- 2 years ago
I haven’t visited the hive in a long time, but frankly I need some advice/support… or maybe just a good smack upside the back of the head. Apologies in advance if it’s a novel.
If you’d have asked me a couple weeks ago I would have said I was a waiting bee.
My guy and I had been together I’d say 4.5 five years with a couple of break-ups (usually 4-6 weeks, I’d say about once a year) in there.

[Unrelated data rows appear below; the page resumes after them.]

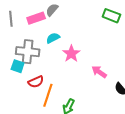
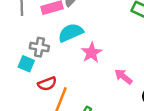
cyan semicircle: (53, 38) -> (71, 33), size x1.5
gray cross: (28, 52) -> (39, 47), size x0.7

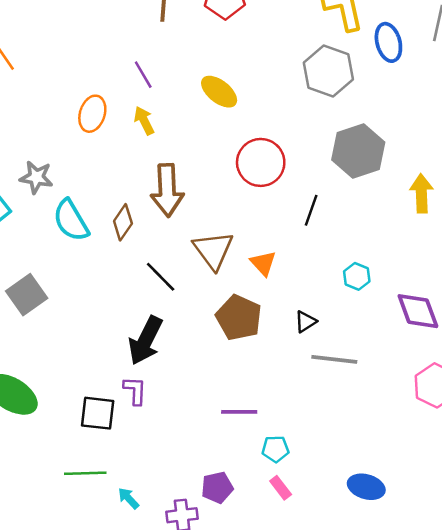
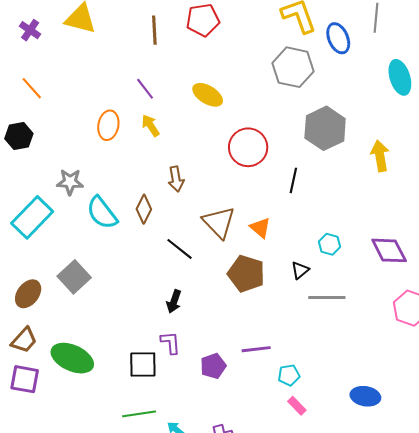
brown arrow: (167, 190) -> (176, 179), size x0.6
cyan hexagon: (357, 276) -> (330, 244), moved
black arrow: (146, 340) -> (174, 301), size x0.6
purple pentagon: (217, 488) -> (213, 366), moved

We’ve never had easy circumstances, for the sake of context: we went from being two hours apart for a few months to an overseas deployment to being 2.5 hours apart for 3 years to being on opposite sides of the country. He’s always had an incredibly demanding job in the military and now he’s attending a very competitive business school, I’ve had some health problems as well as anxiety/depression which I manage effectively enough that most people are shocked when I tell them it’s something I struggle with, and then a couple weeks before this most recent break-up I had a miscarriage. (I was on birth control so it didn’t even dawn on me that I might be pregnant until the very unpleasant process of miscarrying which prompted the realization of how late I was.)
The break-ups were always initiated by him, and I guess I took him back each time because they felt more like panic attacks as a result of him being overwhelmed with life and slamming on the breaks to compartmentalize. He’s not the best at juggling his emotions and communicating them, and as someone who has my own panic attacks/bad spells I guess I empathized. We always came back from these spells stronger and our communication much better than before.
This last time I thought we were in it for the long-haul, though. I’d specifically told him I didn’t want to get back together unless it was headed towards marriage, even.
Anywho, I had flown to where he was and spent a week of vacation helping him move into his new apartment and then flew home with another visit already on the books in about 6 weeks, flight purchased and everything. The week of the visit arrives and he asks me not to come. He tells me how much he loves me and misses me but that he’s drowning in school and struggling to adjust to a very different pace of life (he is not the strongest student and was at a very quiet desert base in the middle of nowhere before this) so even though I was disappointed and hurt I understood and we moved the flight about a month out.
And I admit I was struggling to adjust to his new life too. He’d be in class long hours and then go out late blowing off steam with his cohorts and trying to make new connections, and yeah, I felt a little forgotten and we’d had some very heated fights about it, which is why I was so excited for the visit – to finally meet everyone, feel included and for us to kind of reconnect.
But again… the week of the visit comes and he tells me not to come because we need to be over. He just couldn’t see our relationship going any farther than this, even though we’ve regularly talked about me moving out there, marriage, children, the kind of family dynamic we wanted, even swapped pictures of rings I might like and such.
Well, I lost it on him. Eventually he admits he just doesn’t feel like he has his ducks in a row and can’t stand the idea of dragging me through all of this while he sorts himself out which seems like a giant cop-out to me and I told him as much, and now we’re back to where we’ve been so many times before – communicating every single day but not really together, not really done with each other.
I know I must have painted this awful picture of him just now, but in so many ways he’s also been the most amazing partner and that the back and forth on his part has tainted all of that both kills me and leaves me hesitant to completely cut him out of my life because I can’t help but thinking someday he’ll get there…?
I have no excuses for myself, bees. I’m young (30), not at all unattractive, and I have so much to bring to a relationship with someone who knows what they want. I know this is not healthy anymore and what I need to do – I just can’t seem to find it in myself to do it…?
I feel like I’m getting up and going about my life but my heart stays at home in bed at this point. Help.